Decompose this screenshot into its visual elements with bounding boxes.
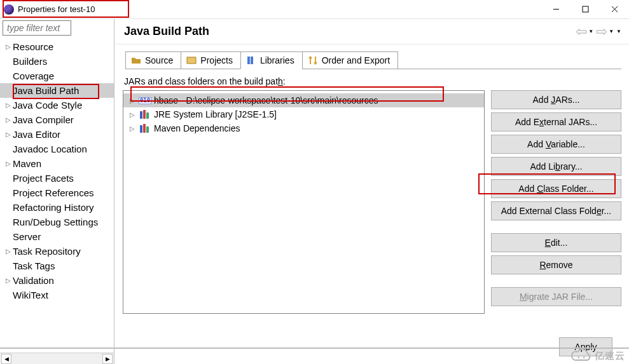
filter-container	[3, 20, 111, 36]
add-variable-button[interactable]: Add Variable...	[491, 135, 621, 154]
sidebar-item-task-tags[interactable]: Task Tags	[0, 259, 114, 273]
close-button[interactable]	[600, 0, 629, 19]
cloud-icon	[570, 349, 592, 363]
window-title: Properties for test-10	[18, 4, 95, 14]
svg-point-8	[583, 356, 585, 358]
watermark: 亿速云	[570, 349, 625, 363]
chevron-right-icon: ▷	[4, 43, 13, 50]
library-books-icon	[140, 109, 150, 119]
sidebar-item-label: Java Editor	[13, 129, 60, 140]
tab-label: Source	[145, 55, 173, 65]
sidebar-item-label: Validation	[13, 275, 54, 286]
sidebar-item-label: Run/Debug Settings	[13, 217, 98, 227]
sidebar-item-label: Java Code Style	[13, 100, 82, 111]
history-back-button[interactable]: ⇦▼	[574, 24, 595, 40]
sidebar-item-java-compiler[interactable]: ▷Java Compiler	[0, 112, 114, 127]
sidebar-item-task-repository[interactable]: ▷Task Repository	[0, 244, 114, 259]
library-books-icon	[140, 123, 150, 133]
sidebar-item-server[interactable]: Server	[0, 229, 114, 244]
sidebar-item-wikitext[interactable]: WikiText	[0, 288, 114, 302]
button-column: Add JARs... Add External JARs... Add Var…	[491, 90, 621, 334]
add-jars-button[interactable]: Add JARs...	[491, 90, 621, 109]
main-panel: Java Build Path ⇦▼ ⇨▼ ▼ Source Projects …	[114, 19, 629, 364]
tab-libraries[interactable]: Libraries	[240, 51, 303, 69]
category-tree[interactable]: ▷ResourceBuildersCoverageJava Build Path…	[0, 38, 114, 353]
chevron-right-icon: ▷	[4, 131, 13, 138]
bottom-divider	[0, 347, 629, 349]
project-icon	[186, 55, 197, 65]
sidebar-item-label: Maven	[13, 158, 41, 169]
footer: Apply	[123, 334, 621, 356]
sidebar-item-label: Refactoring History	[13, 202, 94, 213]
libraries-list[interactable]: ▷010hbase - D:\eclipse-workspace\test-10…	[123, 90, 485, 314]
add-external-class-folder-button[interactable]: Add External Class Folder...	[491, 201, 621, 220]
source-folder-icon	[131, 55, 141, 65]
sidebar-item-resource[interactable]: ▷Resource	[0, 39, 114, 54]
tab-source[interactable]: Source	[125, 51, 181, 69]
history-forward-button[interactable]: ⇨▼	[595, 24, 615, 40]
tabs: Source Projects Libraries Order and Expo…	[125, 50, 621, 70]
library-entry[interactable]: ▷010hbase - D:\eclipse-workspace\test-10…	[123, 93, 484, 107]
chevron-right-icon: ▷	[4, 248, 13, 255]
sidebar-item-label: Task Repository	[13, 246, 81, 257]
page-header: Java Build Path ⇦▼ ⇨▼ ▼	[115, 19, 629, 44]
maximize-button[interactable]	[570, 0, 600, 19]
view-menu-button[interactable]: ▼	[615, 29, 623, 34]
sidebar-item-javadoc-location[interactable]: Javadoc Location	[0, 142, 114, 156]
chevron-right-icon: ▷	[4, 102, 13, 109]
sidebar-item-label: Builders	[13, 56, 47, 67]
sidebar-item-java-build-path[interactable]: Java Build Path	[0, 83, 114, 98]
library-entry[interactable]: ▷Maven Dependencies	[123, 121, 484, 135]
chevron-right-icon: ▷	[4, 116, 13, 123]
svg-rect-1	[583, 6, 588, 12]
add-external-jars-button[interactable]: Add External JARs...	[491, 112, 621, 131]
library-entry[interactable]: ▷JRE System Library [J2SE-1.5]	[123, 107, 484, 121]
sidebar-item-builders[interactable]: Builders	[0, 54, 114, 69]
remove-button[interactable]: Remove	[491, 255, 621, 274]
sidebar-item-java-code-style[interactable]: ▷Java Code Style	[0, 98, 114, 112]
library-entry-label: Maven Dependencies	[154, 123, 240, 133]
sidebar-item-label: Javadoc Location	[13, 144, 87, 154]
watermark-text: 亿速云	[595, 350, 625, 362]
library-entry-label: hbase - D:\eclipse-workspace\test-10\src…	[154, 95, 378, 105]
tab-label: Projects	[200, 55, 233, 65]
chevron-right-icon: ▷	[128, 97, 136, 104]
svg-rect-5	[247, 57, 250, 64]
minimize-button[interactable]	[541, 0, 570, 19]
sidebar-item-java-editor[interactable]: ▷Java Editor	[0, 127, 114, 142]
sidebar-scrollbar[interactable]: ◀ ▶	[0, 353, 114, 364]
tab-label: Libraries	[260, 55, 294, 65]
tab-order-export[interactable]: Order and Export	[302, 51, 398, 69]
sidebar-item-label: Coverage	[13, 71, 54, 81]
sidebar-item-label: Task Tags	[13, 260, 55, 271]
filter-input[interactable]	[3, 20, 71, 36]
sidebar-item-label: Project References	[13, 187, 94, 198]
sidebar-item-project-references[interactable]: Project References	[0, 185, 114, 200]
scroll-left-icon[interactable]: ◀	[1, 354, 11, 364]
eclipse-icon	[4, 4, 14, 15]
sidebar-item-label: Server	[13, 231, 41, 242]
svg-rect-4	[187, 57, 196, 64]
page-title: Java Build Path	[124, 25, 574, 38]
svg-point-7	[578, 356, 580, 358]
sidebar-item-coverage[interactable]: Coverage	[0, 69, 114, 83]
sidebar-item-validation[interactable]: ▷Validation	[0, 273, 114, 288]
sidebar-item-label: Java Build Path	[13, 85, 79, 96]
sidebar-item-run-debug-settings[interactable]: Run/Debug Settings	[0, 215, 114, 229]
svg-rect-6	[251, 57, 253, 64]
tab-label: Order and Export	[322, 55, 390, 65]
add-library-button[interactable]: Add Library...	[491, 157, 621, 176]
list-description: JARs and class folders on the build path…	[124, 76, 620, 86]
sidebar-item-label: Resource	[13, 41, 53, 52]
sidebar-item-label: Project Facets	[13, 173, 74, 184]
chevron-right-icon: ▷	[4, 277, 13, 284]
tab-projects[interactable]: Projects	[181, 51, 241, 69]
chevron-right-icon: ▷	[128, 125, 136, 132]
sidebar-item-project-facets[interactable]: Project Facets	[0, 171, 114, 185]
sidebar: ▷ResourceBuildersCoverageJava Build Path…	[0, 19, 114, 364]
edit-button[interactable]: Edit...	[491, 233, 621, 252]
sidebar-item-refactoring-history[interactable]: Refactoring History	[0, 200, 114, 215]
sidebar-item-maven[interactable]: ▷Maven	[0, 156, 114, 171]
scroll-right-icon[interactable]: ▶	[102, 354, 113, 364]
add-class-folder-button[interactable]: Add Class Folder...	[491, 179, 621, 198]
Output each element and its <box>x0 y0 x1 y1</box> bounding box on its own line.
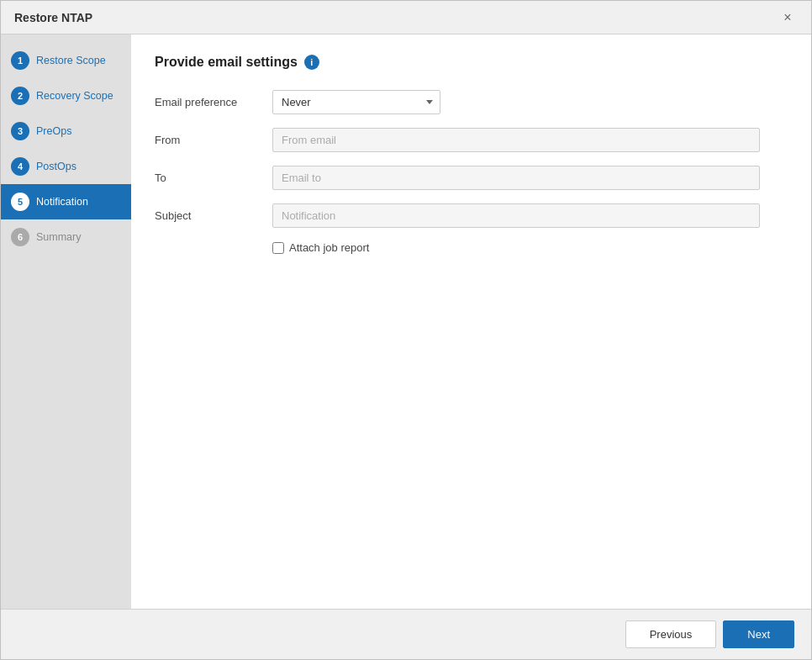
----------------------------------------
- Assigned task
What I need is every record written out exactly, minus the pictures.

- Response to the exercise
Decompose this screenshot into its visual elements with bounding boxes.
filter-container	[3, 20, 111, 36]
add-variable-button[interactable]: Add Variable...	[491, 135, 621, 154]
sidebar-item-task-tags[interactable]: Task Tags	[0, 259, 114, 273]
close-button[interactable]	[600, 0, 629, 19]
cloud-icon	[570, 349, 592, 363]
window-title: Properties for test-10	[18, 4, 95, 14]
svg-point-8	[583, 356, 585, 358]
watermark: 亿速云	[570, 349, 625, 363]
chevron-right-icon: ▷	[4, 43, 13, 50]
library-books-icon	[140, 109, 150, 119]
sidebar-item-label: Java Editor	[13, 129, 60, 140]
tab-label: Source	[145, 55, 173, 65]
sidebar-item-label: Validation	[13, 275, 54, 286]
sidebar-item-label: Run/Debug Settings	[13, 217, 98, 227]
sidebar-item-label: Java Code Style	[13, 100, 82, 111]
history-back-button[interactable]: ⇦▼	[574, 24, 595, 40]
sidebar-item-java-compiler[interactable]: ▷Java Compiler	[0, 112, 114, 127]
sidebar-item-task-repository[interactable]: ▷Task Repository	[0, 244, 114, 259]
library-books-icon	[140, 123, 150, 133]
sidebar-item-server[interactable]: Server	[0, 229, 114, 244]
sidebar-item-wikitext[interactable]: WikiText	[0, 288, 114, 302]
button-column: Add JARs... Add External JARs... Add Var…	[491, 90, 621, 334]
add-jars-button[interactable]: Add JARs...	[491, 90, 621, 109]
main-panel: Java Build Path ⇦▼ ⇨▼ ▼ Source Projects …	[114, 19, 629, 364]
tab-libraries[interactable]: Libraries	[240, 51, 303, 69]
category-tree[interactable]: ▷ResourceBuildersCoverageJava Build Path…	[0, 38, 114, 353]
chevron-right-icon: ▷	[4, 131, 13, 138]
bottom-divider	[0, 347, 629, 349]
project-icon	[186, 55, 197, 65]
sidebar-item-label: Maven	[13, 158, 41, 169]
footer: Apply	[123, 334, 621, 356]
sidebar-item-label: Refactoring History	[13, 202, 94, 213]
libraries-list[interactable]: ▷010hbase - D:\eclipse-workspace\test-10…	[123, 90, 485, 314]
add-external-class-folder-button[interactable]: Add External Class Folder...	[491, 201, 621, 220]
source-folder-icon	[131, 55, 141, 65]
sidebar-item-resource[interactable]: ▷Resource	[0, 39, 114, 54]
tab-source[interactable]: Source	[125, 51, 181, 69]
history-forward-button[interactable]: ⇨▼	[595, 24, 615, 40]
tabs: Source Projects Libraries Order and Expo…	[125, 50, 621, 70]
library-entry[interactable]: ▷010hbase - D:\eclipse-workspace\test-10…	[123, 93, 484, 107]
chevron-right-icon: ▷	[4, 248, 13, 255]
sidebar-item-label: Task Repository	[13, 246, 81, 257]
page-header: Java Build Path ⇦▼ ⇨▼ ▼	[115, 19, 629, 44]
maximize-button[interactable]	[570, 0, 600, 19]
view-menu-button[interactable]: ▼	[615, 29, 623, 34]
sidebar-item-javadoc-location[interactable]: Javadoc Location	[0, 142, 114, 156]
chevron-right-icon: ▷	[4, 102, 13, 109]
sidebar-item-label: Builders	[13, 56, 47, 67]
sidebar-item-java-build-path[interactable]: Java Build Path	[0, 83, 114, 98]
library-entry[interactable]: ▷Maven Dependencies	[123, 121, 484, 135]
chevron-right-icon: ▷	[4, 116, 13, 123]
svg-rect-1	[583, 6, 588, 12]
add-external-jars-button[interactable]: Add External JARs...	[491, 112, 621, 131]
library-entry[interactable]: ▷JRE System Library [J2SE-1.5]	[123, 107, 484, 121]
sidebar-item-builders[interactable]: Builders	[0, 54, 114, 69]
remove-button[interactable]: Remove	[491, 255, 621, 274]
sidebar-item-java-code-style[interactable]: ▷Java Code Style	[0, 98, 114, 112]
library-entry-label: Maven Dependencies	[154, 123, 240, 133]
sidebar-item-label: Javadoc Location	[13, 144, 87, 154]
watermark-text: 亿速云	[595, 350, 625, 362]
library-entry-label: hbase - D:\eclipse-workspace\test-10\src…	[154, 95, 378, 105]
tab-label: Projects	[200, 55, 233, 65]
chevron-right-icon: ▷	[128, 97, 136, 104]
svg-rect-5	[247, 57, 250, 64]
minimize-button[interactable]	[541, 0, 570, 19]
sidebar-item-java-editor[interactable]: ▷Java Editor	[0, 127, 114, 142]
sidebar-scrollbar[interactable]: ◀ ▶	[0, 353, 114, 364]
tab-label: Libraries	[260, 55, 294, 65]
tab-order-export[interactable]: Order and Export	[302, 51, 398, 69]
sidebar-item-label: Coverage	[13, 71, 54, 81]
sidebar-item-label: Task Tags	[13, 260, 55, 271]
filter-input[interactable]	[3, 20, 71, 36]
sidebar-item-label: Project References	[13, 187, 94, 198]
sidebar-item-project-references[interactable]: Project References	[0, 185, 114, 200]
scroll-left-icon[interactable]: ◀	[1, 354, 11, 364]
eclipse-icon	[4, 4, 14, 15]
sidebar-item-label: Server	[13, 231, 41, 242]
svg-rect-4	[187, 57, 196, 64]
page-title: Java Build Path	[124, 25, 574, 38]
svg-point-7	[578, 356, 580, 358]
sidebar-item-coverage[interactable]: Coverage	[0, 69, 114, 83]
sidebar-item-validation[interactable]: ▷Validation	[0, 273, 114, 288]
sidebar-item-label: Java Build Path	[13, 85, 79, 96]
sidebar-item-run-debug-settings[interactable]: Run/Debug Settings	[0, 215, 114, 229]
svg-rect-6	[251, 57, 253, 64]
tab-label: Order and Export	[322, 55, 390, 65]
add-library-button[interactable]: Add Library...	[491, 157, 621, 176]
list-description: JARs and class folders on the build path…	[124, 76, 620, 86]
sidebar-item-label: Resource	[13, 41, 53, 52]
sidebar-item-label: Project Facets	[13, 173, 74, 184]
chevron-right-icon: ▷	[4, 277, 13, 284]
tab-projects[interactable]: Projects	[181, 51, 241, 69]
chevron-right-icon: ▷	[128, 125, 136, 132]
sidebar-item-project-facets[interactable]: Project Facets	[0, 171, 114, 185]
sidebar: ▷ResourceBuildersCoverageJava Build Path…	[0, 19, 114, 364]
edit-button[interactable]: Edit...	[491, 233, 621, 252]
sidebar-item-refactoring-history[interactable]: Refactoring History	[0, 200, 114, 215]
sidebar-item-maven[interactable]: ▷Maven	[0, 156, 114, 171]
scroll-right-icon[interactable]: ▶	[102, 354, 113, 364]
add-class-folder-button[interactable]: Add Class Folder...	[491, 179, 621, 198]
Output each element and its <box>x0 y0 x1 y1</box> bounding box on its own line.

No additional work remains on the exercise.